# Horoscope LULZ



## soundgardener75 (Aug 24, 2012)

We're all fucked.


----------



## tacotiklah (Aug 27, 2012)

Egotistical douchebag? Yep, sounds like me.


----------



## BlackMastodon (Aug 27, 2012)

^Cheers to that. I do love myself.  This is basically what actual horoscopes are, or at least about as credible.


----------



## Nag (Aug 27, 2012)

Moody Jerk ? yes.


----------



## The Uncreator (Aug 27, 2012)

I fall into perverted psychopath


----------



## Sephiroth952 (Aug 27, 2012)

Whiny Bimbo? Meh i'll take it.


----------



## Cabinet (Aug 27, 2012)

egotistical douchebag master race reporting
all other horoscopes cower in our might


----------



## -42- (Aug 27, 2012)

Neurotic Bitch?




Whatever bitches.


----------



## AxeHappy (Aug 27, 2012)

I don't think anybody I know would describe me as a, "greedy emo."
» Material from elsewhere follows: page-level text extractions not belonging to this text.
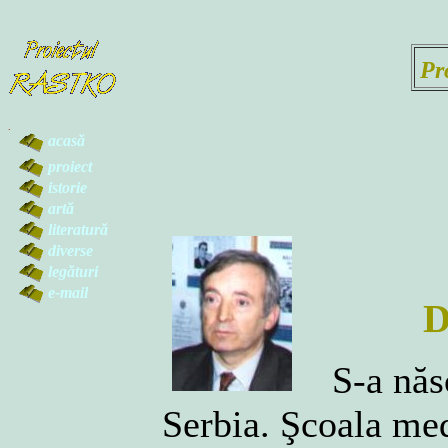
Pr
.
acasă
proiect
istorie
artă
literatură
diverse
legături
e-mail
D
S-a născu
Serbia. Şcoala med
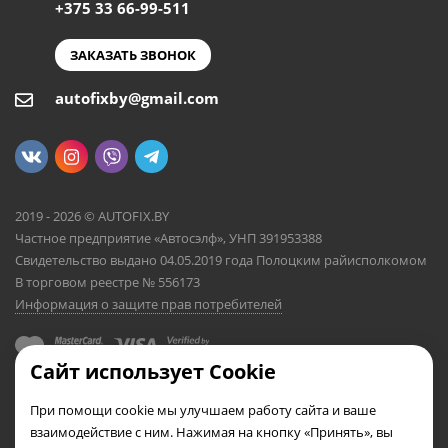
+375 33 66-99-511
ЗАКАЗАТЬ ЗВОНОК
autofixby@gmail.com
2019 - 2026 © AUTOFIX.BY
Частное предприятие «Автосэлф», УНП 391953388
Свидетельство выдано 04.05.2019 года Полоцким райисполкомом
В торговом реестре № 556173
Информация о защите прав потребителей
Сайт использует Cookie
При помощи cookie мы улучшаем работу сайта и ваше
взаимодействие с ним. Нажимая на кнопку «Принять», вы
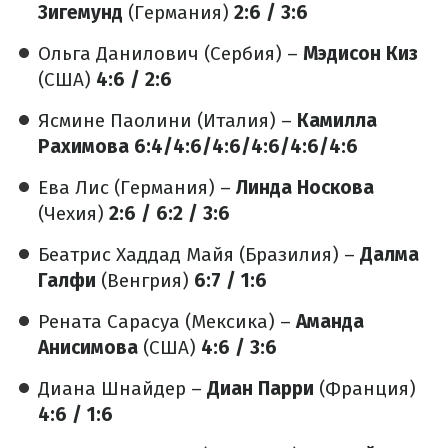
Зигемунд
(Германия)
2:6 / 3:6
Ольга Данилович (Сербия) –
Мэдисон Киз
(США)
4:6 / 2:6
Ясмине Паолини (Италия) –
Камилла
Рахимова 6:4/4:6/4:6/4:6/4:6/4:6
Ева Лис (Германия) –
Линда Носкова
(Чехия)
2:6 / 6:2 / 3:6
Беатрис Хаддад Майя (Бразилия) –
Далма
Галфи
(Венгрия)
6:7 / 1:6
Рената Сарасуа (Мексика) –
Аманда
Анисимова
(США)
4:6 / 3:6
Диана Шнайдер –
Диан Парри
(Франция)
4:6 / 1:6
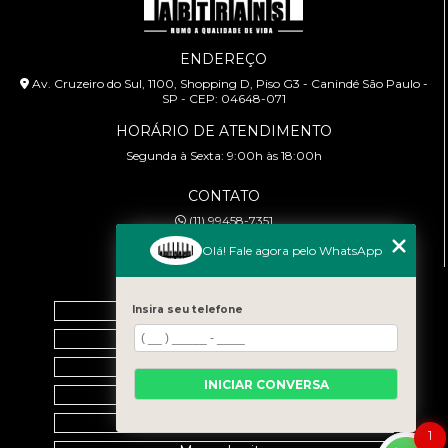
ENDEREÇO
Av. Cruzeiro do Sul, 1100, Shopping D, Piso G3 - Canindé São Paulo -
SP - CEP: 04648-071
HORÁRIO DE ATENDIMENTO
Segunda à Sexta: 9:00h às 18:00h
CONTATO
(11) 99458-7351
cursoabtrans@gmail.com
Olá! Fale agora pelo WhatsApp
MENU
Home
Insira seu telefone
Empresa
Galeria
INICIAR CONVERSA
Contato
Categorias
1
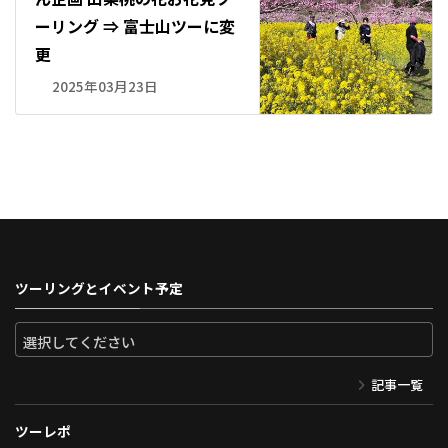
ーリング ⇒ 富士山ツーに変
更
2025年03月23日
ツーリングとイベント予定
記事一覧
ツーレポ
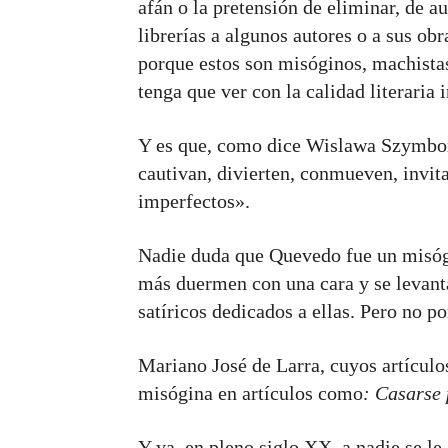
afán o la pretensión de eliminar, de au
librerías a algunos autores o a sus obr
porque estos son misóginos, machistas,
tenga que ver con la calidad literari
Y es que, como dice Wislawa Szymbor
cautivan, divierten, conmueven, invit
imperfectos».
Nadie duda que Quevedo fue un misóg
más duermen con una cara y se levant
satíricos dedicados a ellas. Pero no p
Mariano José de Larra, cuyos artículo
misógina en artículos como
: Casarse 
Y ya, en pleno siglo XX, a nadie se l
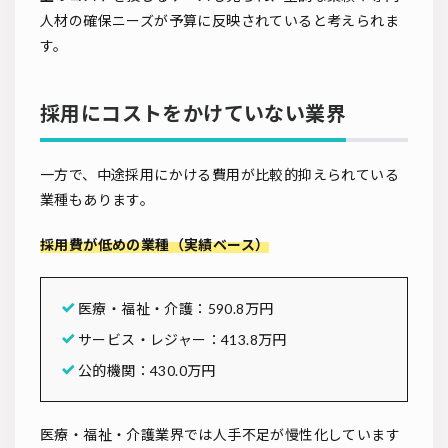
人材の確保ニーズが予算に反映されていると考えられま
す。
採用にコストをかけていない業界
一方で、中途採用にかける費用が比較的抑えられている
業種もあります。
採用費が低めの業種（実績ベース）
医療・福祉・介護：590.8万円
サービス・レジャー：413.8万円
公的機関：430.0万円
医療・福祉・介護業界では人手不足が慢性化しています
Perverted Psychopath though...probably all of my exes.


----------



## Chickenhawk (Aug 27, 2012)

Cabinet said:


> Egotistical douchebag master race reporting



Yup.


----------



## ElRay (Aug 27, 2012)

OK. Any INTP Egotistical Douchebags here?

Ray


----------



## Gothic Headhunter (Aug 27, 2012)

Why yes, I am a moody jerk!


----------



## MythicSquirrel (Aug 27, 2012)

Whiny bimbo? Come on, really?


----------



## MrPepperoniNipples (Aug 27, 2012)

awkward fucktard?

I'd say that's about right.


----------



## Grand Moff Tim (Aug 27, 2012)

Hey, I'm not a Taurus...


----------



## SpaceDock (Aug 27, 2012)

Obessive twat....that's not how you spell that..uh..damn.


----------



## ittoa666 (Aug 27, 2012)

Annoying attention whore reporting for duty.


----------



## Jakke (Aug 28, 2012)

Whiny bimbo here.


----------



## highlordmugfug (Aug 28, 2012)

Cabinet said:


> egotistical douchebag master race reporting
> all other horoscopes cower in our might


----------



## BucketheadRules (Aug 28, 2012)

I'm a Taurus.

Take from that what you will.


----------



## Pooluke41 (Aug 28, 2012)

Anyone bringing MBTI's into this will cower at my might!

INTJ Perverted Psychopath Master Race.


----------



## Cabinet (Aug 28, 2012)

ElRay said:


> OK. Any INTP Egotistical Douchebags here?
> 
> Ray



HAHAHA

I'm an INTP as well but sometimes I wind up with INTJ.
Those are always my answers to emotional problems. The only answer I can ever come up with is "deal with it and face it head on because it will make you stronger"


----------



## Vostre Roy (Aug 28, 2012)

I fail to understand the meaning of being a flaky derelict


----------



## mr_rainmaker (Aug 28, 2012)

whiny bimbo????

I love wine in a box.


----------



## Don Vito (Aug 28, 2012)

Wow.

I actually am a Flaky Derelict.


----------



## pink freud (Aug 28, 2012)

I'm a perverted psychopath?

Well, who the fuck isn't!?


----------



## Jinogalpa (Aug 28, 2012)

and what sign is it when that all matches to someone


----------



## kerska (Aug 28, 2012)

Attention whore?

Look at me. I said LOOK AT ME.


----------



## Dan_Vacant (Aug 28, 2012)

Obsessive twat. maybe...yes


----------



## Alpenglow (Aug 28, 2012)

Hmm, greedy emo. Definitely not.


----------



## ElRay (Aug 28, 2012)

Cabinet said:


> Those are always my answers to emotional problems. The only answer I can ever come up with is "deal with it and face it head on because it will make you stronger"


I've actually said, "Oh, I'm sorry. I thought you wanted me to help you solve the problem. I'll just shut-up and listen." -- more than once 

Ray


----------



## Mprinsje (Aug 29, 2012)

neurotic bitch.

well... thanks.


----------



## CrushingAnvil (Aug 29, 2012)

The joke is that horoscopes are vague and apply to pretty much everyone. We're all of those things


----------